One of the challenges we encountered is the differentiation between
neutral and
calm emotions. According to our modeling, the neutral emotion is not statistically significantly different from calm emotion. As shown in
Figure 10, which compares the predicted F0 contours for neutral and calm, the pitch contours are remarkably similar. The right panel of
Figure 10 indicates with vertical red dots that the time window of significant difference is found merely between 116.67 to 121.97 milliseconds and 222.73 to 270.45 milliseconds—a very brief duration overall.

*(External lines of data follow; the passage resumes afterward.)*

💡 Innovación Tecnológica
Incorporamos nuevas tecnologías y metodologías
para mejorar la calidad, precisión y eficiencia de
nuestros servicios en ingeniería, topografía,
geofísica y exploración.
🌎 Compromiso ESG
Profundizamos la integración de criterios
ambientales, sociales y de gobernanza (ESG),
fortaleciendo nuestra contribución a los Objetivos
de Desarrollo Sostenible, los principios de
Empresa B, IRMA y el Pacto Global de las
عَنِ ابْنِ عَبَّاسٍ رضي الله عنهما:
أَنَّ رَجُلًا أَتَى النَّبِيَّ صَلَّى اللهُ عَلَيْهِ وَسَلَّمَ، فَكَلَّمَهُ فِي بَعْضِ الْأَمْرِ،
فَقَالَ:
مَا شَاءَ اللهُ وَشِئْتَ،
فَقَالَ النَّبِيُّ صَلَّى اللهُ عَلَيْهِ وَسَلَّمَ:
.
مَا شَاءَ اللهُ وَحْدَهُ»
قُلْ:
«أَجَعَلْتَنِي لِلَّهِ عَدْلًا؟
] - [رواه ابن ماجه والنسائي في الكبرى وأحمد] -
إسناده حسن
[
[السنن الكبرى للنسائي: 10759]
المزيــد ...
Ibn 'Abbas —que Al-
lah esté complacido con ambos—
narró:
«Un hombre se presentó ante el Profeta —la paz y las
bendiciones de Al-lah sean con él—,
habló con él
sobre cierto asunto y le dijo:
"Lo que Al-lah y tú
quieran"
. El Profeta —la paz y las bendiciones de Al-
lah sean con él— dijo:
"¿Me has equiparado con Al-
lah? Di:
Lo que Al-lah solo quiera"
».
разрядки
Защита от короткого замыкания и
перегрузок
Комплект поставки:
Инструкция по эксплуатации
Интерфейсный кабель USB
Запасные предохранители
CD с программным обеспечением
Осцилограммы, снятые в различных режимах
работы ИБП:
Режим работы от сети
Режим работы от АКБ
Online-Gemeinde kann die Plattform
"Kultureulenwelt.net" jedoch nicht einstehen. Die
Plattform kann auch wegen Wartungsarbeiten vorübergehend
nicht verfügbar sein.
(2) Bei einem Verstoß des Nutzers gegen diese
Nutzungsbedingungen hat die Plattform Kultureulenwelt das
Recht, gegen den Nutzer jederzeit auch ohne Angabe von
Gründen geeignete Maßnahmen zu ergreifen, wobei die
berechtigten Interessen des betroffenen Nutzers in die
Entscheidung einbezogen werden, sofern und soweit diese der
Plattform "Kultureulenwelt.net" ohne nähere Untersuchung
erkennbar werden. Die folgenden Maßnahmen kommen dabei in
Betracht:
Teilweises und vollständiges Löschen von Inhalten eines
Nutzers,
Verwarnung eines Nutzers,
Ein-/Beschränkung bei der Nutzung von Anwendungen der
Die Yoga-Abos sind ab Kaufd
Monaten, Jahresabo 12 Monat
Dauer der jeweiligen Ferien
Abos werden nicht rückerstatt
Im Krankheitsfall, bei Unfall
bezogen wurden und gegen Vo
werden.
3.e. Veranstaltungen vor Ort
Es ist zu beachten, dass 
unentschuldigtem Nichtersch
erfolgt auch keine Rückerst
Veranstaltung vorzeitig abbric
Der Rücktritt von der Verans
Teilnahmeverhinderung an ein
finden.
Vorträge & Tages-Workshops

The following observation from [
20] provides context for our findings. The inclusion of both neutral and calm emotions in the RAVDESS dataset acknowledges the challenges performers and listeners face in distinguishing these states. The minimal acoustic differences captured by our GAMM analysis reflect this perceptual similarity, as noted in [
2] (note that in the quotation author style citation style is replaced with numeric style citation):
“[T]he RAVDESS includes two baseline emotions, neutral and calm. Many studies incorporate a neutral or ‘no emotion’ control condition. However, neutral expressions have produced mixed perceptual results [
1], at times conveying a negative emotional valence. Researchers have suggested that this may be due to uncertainty on the part of the performer as to how neutral should be conveyed [
3]. To compensate for this, a calm baseline condition has been included, which is perceptually like neutral but may be perceived as having a mild positive valence. To our knowledge, the calm expression is not contained in any other set of dynamic conversational expressions.” [
20]
Figure 10 illustrates the modeled F0 contours and differences between neutral and calm emotions. The left panel displays the fitted pitch values in semitones over 500 samples, with shaded areas representing the confidence intervals excluding random effects. The contours for neutral (red line) and calm (blue line) are nearly overlapping, indicating highly similar pitch patterns. The right panel shows the estimated difference in F0 between the neutral and calm conditions, with the shaded area indicating the confidence interval of the difference. The vertical red dots mark the brief time windows where the difference is statistically significant.
Additionally,
Figure 10 also includes comparisons of the modeled F0 contours for
angry and
happy emotions (top panel), demonstrating how our method effectively captures and illustrates distinctions between emotions with higher arousal levels. The clear differences in pitch contours and levels between angry and happy support the effectiveness of GAMMs in modeling and interpreting emotional speech across the arousal spectrum.
In conclusion, our use of GAMMs facilitates a deeper understanding of the acoustic properties of emotional speech. By capturing both prominent and subtle differences among emotions, especially in cases where traditional statistical methods might overlook minor yet significant variations, our approach enhances both the interpretability and the accuracy of emotion classification systems.